Cette année, dans le pays de Roum, un homme nommé Il-Baba Ibn at-Tourkman se prétendit prophète. Il rassembla autour de lui des disciples qui osèrent dire « Il n’y a de Dieu qu’Allah et Il-Baba est l’envoyé d’Allah. » L’armée du sultan du Sultanat de Roum marcha contre eux et les affronta dans une bataille ou périrent dans les deux camps, quatre mille hommes dont Il-Baba et avec sa mort sa rébellion prit fin.

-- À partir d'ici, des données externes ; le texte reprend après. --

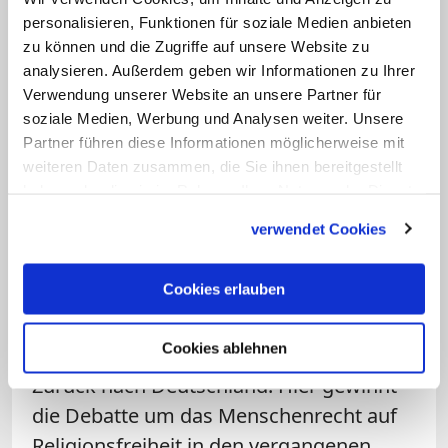
werden – und umgekehrt.
personalisieren, Funktionen für soziale Medien anbieten
zu können und die Zugriffe auf unsere Website zu
Wie man verfolgten Christen am
analysieren. Außerdem geben wir Informationen zu Ihrer
besten hilft
Verwendung unserer Website an unsere Partner für
soziale Medien, Werbung und Analysen weiter. Unsere
Partner führen diese Informationen möglicherweise mit
Übrigens: Mit diesem ganzheitlichen und
weiteren Daten zusammen, die Sie ihnen bereitgestellt
religionsverbindenden Ansatz, flankiert
haben oder die sie im Rahmen Ihrer Nutzung der Dienste
durch eine gute Bildungs- und
gesammelt haben.
verwendet Cookies
Sozialarbeit, Konfliktprävention und
interreligiösen Dialog, kann man
Cookies erlauben
diskriminierten, bedrängten und
verfolgten Christen am besten helfen.
Cookies ablehnen
Zurück nach Deutschland: Hier gewinnt
die Debatte um das Menschenrecht auf
Religionsfreiheit in den vergangenen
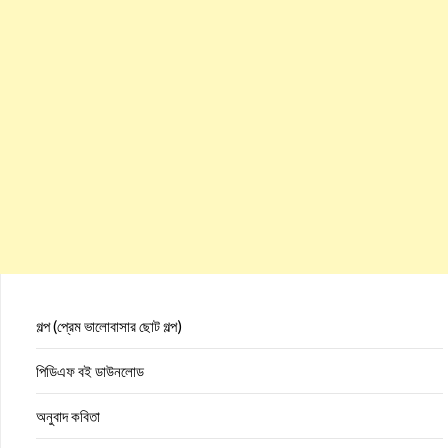
গল্প (প্রেম ভালোবাসার ছোট গল্প)
পিডিএফ বই ডাউনলোড
অনুবাদ কবিতা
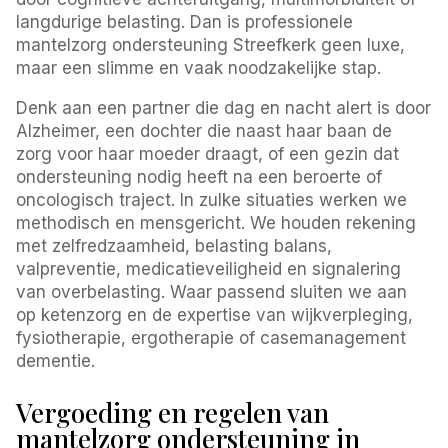
langdurige belasting. Dan is professionele
mantelzorg ondersteuning Streefkerk geen luxe,
maar een slimme en vaak noodzakelijke stap.
Denk aan een partner die dag en nacht alert is door
Alzheimer, een dochter die naast haar baan de
zorg voor haar moeder draagt, of een gezin dat
ondersteuning nodig heeft na een beroerte of
oncologisch traject. In zulke situaties werken we
methodisch en mensgericht. We houden rekening
met zelfredzaamheid, belasting balans,
valpreventie, medicatieveiligheid en signalering
van overbelasting. Waar passend sluiten we aan
op ketenzorg en de expertise van wijkverpleging,
fysiotherapie, ergotherapie of casemanagement
dementie.
Vergoeding en regelen van
mantelzorg ondersteuning in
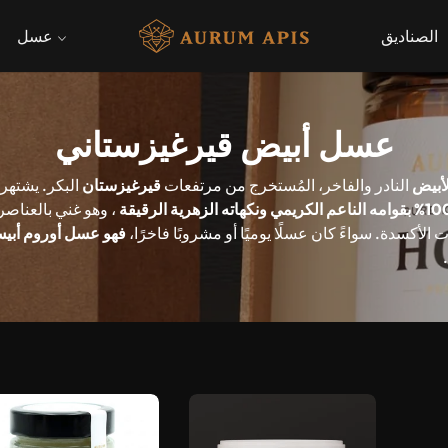
الصناديق
عسل
مجموعة:
عسل أبيض قيرغيزستاني
لأبيض
النادر والفاخر، المُستخرج من مرتفعات
قيرغيزستان
البكر. يشتهر 
بقوامه الناعم الكريمي ونكهاته الزهرية الرقيقة
، وهو غني بالعناصر 
الأكسدة. سواءً كان عسلًا يوميًا أو مشروبًا فاخرًا،
فهو عسل أوروم أبيس
أُوكَ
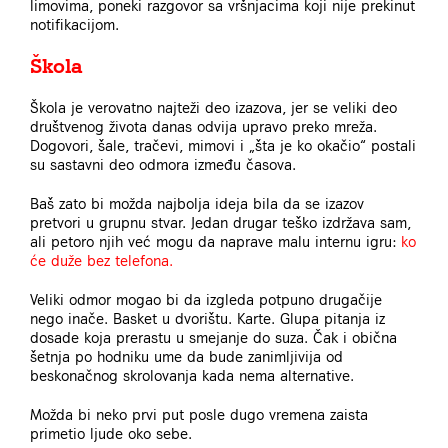
limovima, poneki razgovor sa vršnjacima koji nije prekinut
notifikacijom.
Škola
Škola je verovatno najteži deo izazova, jer se veliki deo
društvenog života danas odvija upravo preko mreža.
Dogovori, šale, tračevi, mimovi i „šta je ko okačio“ postali
su sastavni deo odmora između časova.
Baš zato bi možda najbolja ideja bila da se izazov
pretvori u grupnu stvar. Jedan drugar teško izdržava sam,
ali petoro njih već mogu da naprave malu internu igru:
ko
će duže bez telefona.
Veliki odmor mogao bi da izgleda potpuno drugačije
nego inače. Basket u dvorištu. Karte. Glupa pitanja iz
dosade koja prerastu u smejanje do suza. Čak i obična
šetnja po hodniku ume da bude zanimljivija od
beskonačnog skrolovanja kada nema alternative.
Možda bi neko prvi put posle dugo vremena zaista
primetio ljude oko sebe.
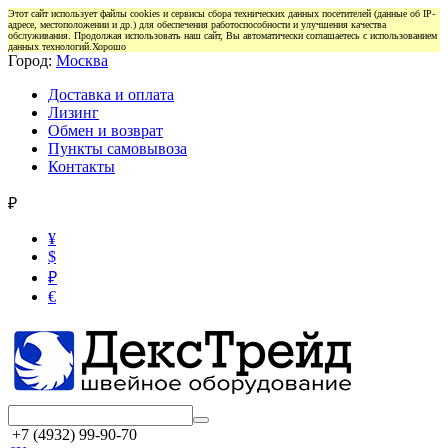
Этот сайт использует файлы cookies и сервисы сбора технических данных посетителей (данные об IP-
адресе, местоположении и др.) для обеспечения работоспособности и улучшения качества
обслуживания. Продолжая использовать наш сайт, Вы автоматически соглашаетесь с использованием
данных технологий.
Хорошо
Город:
Москва
Доставка и оплата
Лизинг
Обмен и возврат
Пункты самовывоза
Контакты
₽
¥
$
₽
€
+7 (4932) 99-90-70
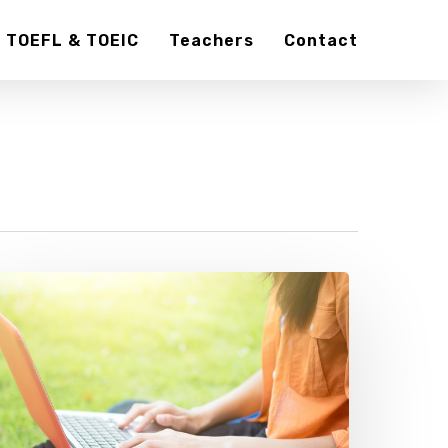
TOEFL & TOEIC
Teachers
Contact
ari
empat
ursus
ahasa
nggris
urah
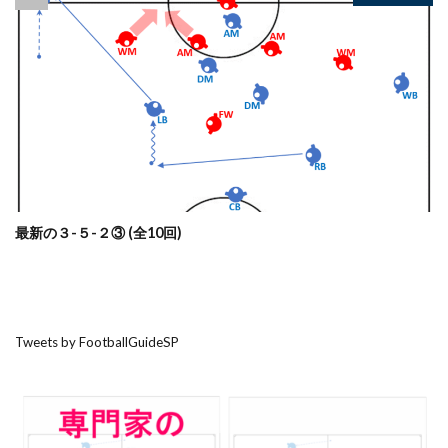
最新の３-５-２③ (全10回)
Tweets by FootballGuideSP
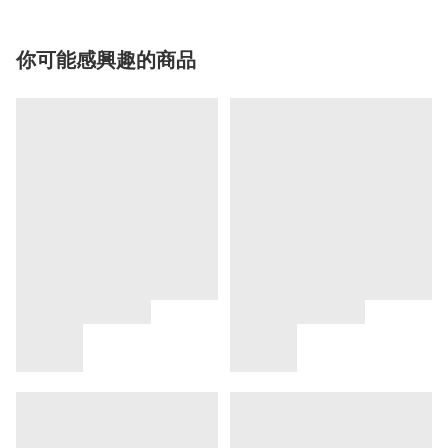
你可能感興趣的商品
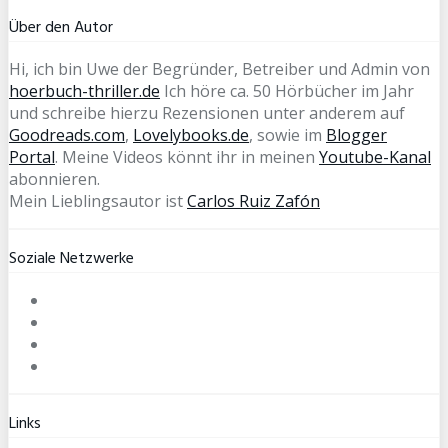
Über den Autor
Hi, ich bin Uwe der Begründer, Betreiber und Admin von
hoerbuch-thriller.de
Ich höre ca. 50 Hörbücher im Jahr
und schreibe hierzu Rezensionen unter anderem auf
Goodreads.com
,
Lovelybooks.de
, sowie im
Blogger
Portal
. Meine Videos könnt ihr in meinen
Youtube-Kanal
abonnieren.
Mein Lieblingsautor ist
Carlos Ruiz Zafón
Soziale Netzwerke
Links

Cette année aussi, un messager des Tatars envoyé par leur souverain le Khakan arriva à Mayafariqin. Il apporta des lettres adressées au prince de cette ville et aux souverains de l’Islam qui commençait ainsi : « De la part du vicaire du maître des Cieux, celui qui bouleverse la surface de la terre, le souverain de l’occident et de l’orient, le Kakhan.»
Le messager dit à Shihab-ad-Din, le souverain de Mayafariqin : « Le Kakhan t’a nommé son Silahdar et t’ordonne de détruire les murailles de ta ville ». Le prince lui répondit : « Je ne suis qu’un des princes et ma ville est bien peu de chose comparée au pays de Roum, de Syrie et d’Egypte. Va trouver les souverains de ces contrées et j’agirais comme eux. »
En l’an 639 de l’Hégire, les prix augmentèrent en Egypte et chaque Ardab de blé fut vendu au prix de deux dinars et demi.
Le dimanche, 29 du mois de Rabi’ Awwal, le soleil fut entièrement éclipsé, le ciel devint totalement noir et les étoiles apparurent si bien qu’on fut obligé d’allumer les lampes en plein jour.